Whenever you run a Python program, that program (and anything it imports) will be compiled from Python source code to Python bytecode, and then the bytecode is what’s executed. This all happens automatically for you, and you might not even notice it happening. But the evidence is there, if you look for it, because Python leaves the compiled bytecode behind in files, which can be reused on future runs to avoid the overhead of recompiling them each time.
The way this works is that any time a module is imported, a new directory will be created alongside that module, named __pycache__/
, and the bytecode files will be placed in that directory. Each one will be named for the original file it was compiled from, and the version of Python which compiled it (since bytecode can change from one Python version to the next).
For example, suppose you have a directory my-modules/
on your import path, and in it is a module my_lib.py
, and you’re running Python 3.11. When Python encounters an import my_lib
statement, it will load that file, bytecode-compile it, and store the result in my-modules/__pycache__/my_lib.cpython-311.pyc
.
Bytecode files aren’t particularly interesting to look at, but you can use the dis
module in the standard library to inspect bytecode in a more human-friendly format (and the documentation for it also contains brief explanations of the bytecode instructions; the CPython interpreter is a simple stack-based virtual machine, so many instructions are about pushing things onto or manipulating the top of the stack).
If you want to understand more about reading Python bytecode, I gave a talk at PyCon 2018 about it, and there are some references at the end (and here’s a copy of the slides with clickable links — it also looks a bit nicer than in the video, because the computer I had to present from at that PyCon didn’t have the right fonts or screen resolution).

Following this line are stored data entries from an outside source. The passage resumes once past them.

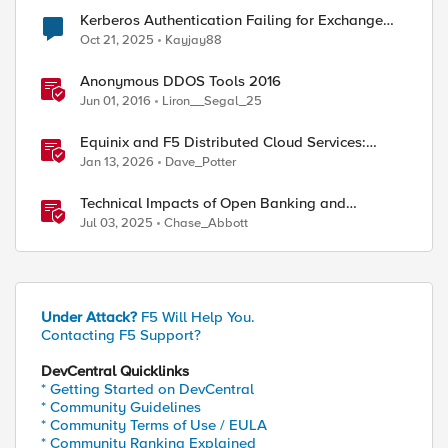
Kerberos Authentication Failing for Exchange
2016 Behind F5 Cloud WAF
Oct 21, 2025
Kayjay88
Anonymous DDOS Tools 2016
Jun 01, 2016
Liron__Segal_25
Equinix and F5 Distributed Cloud Services:
Business Partner Application Exchanges
Jan 13, 2026
Dave_Potter
Technical Impacts of Open Banking and
Financial Data Exchange on Financial Systems
Jul 03, 2025
Chase_Abbott
Under Attack?
F5 Will Help You.
Contacting F5 Support?
DevCentral Quicklinks
* Getting Started on DevCentral
* Community Guidelines
* Community Terms of Use / EULA
* Community Ranking Explained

But today I want to tell you about options for writing bytecode.
Go ahead, have a byte
You can run an explicit compilation step on a Python application, to compile the source code to bytecode. It’s just relatively rare to do so, though I’m going to make an argument that it should become less rare.
There are two main reasons why you would want to do this:
- Compiling your bytecode up-front can offer a small improvement to application startup, since Python will not need to compile modules as it imports them.
- Compiling your bytecode up-front lets you turn off bytecode compilation, and other writes to the directories holding your code, afterward.
The first of these is probably only a small benefit, and may not be worth it for many use cases. The second, though, can be extremely useful. For example, I write web applications for a living, and these days they’re basically all deployed as Docker containers. Making the directory that holds your code be non-writeable at runtime (and ideally also running as a non-root user with as few permissions as possible) is a nice improvement to your container security; of course, it’s very far from being the only thing you should do for container security, and won’t prevent every issue you might encounter, but it at least raises the difficulty level of some attacks if it’s not possible to write code into the location(s) your app will import from.
So all of my Dockerfiles include explicit compilation of the code during the container build, and then stop further writes to those directories.
Explicitly compiling Python source code can be done with the compileall
module from the standard library; run python -m compileall
and pass a list of files or directories to compile. I also recommend using the -q
flag, since by default compileall
will output each individual file name as it compiles, which can overwhelm some CI and build-tool log viewers with a large enough set of files.
You can also set the environment variable PYTHONDONTWRITEBYTECODE
or pass the -B
flag to your Python interpreter to prevent any bytecode compiling at runtime.
So if the application code is being placed in the directory /app
, for example, you might put something like this in your Dockerfile:
RUN python -m compileall -q /app
ENV PYTHONDONTWRITEBYTECODE=1
You could then also run the container as a user which doesn’t have write permissions to /app
, and get a nice little bit of security hardening.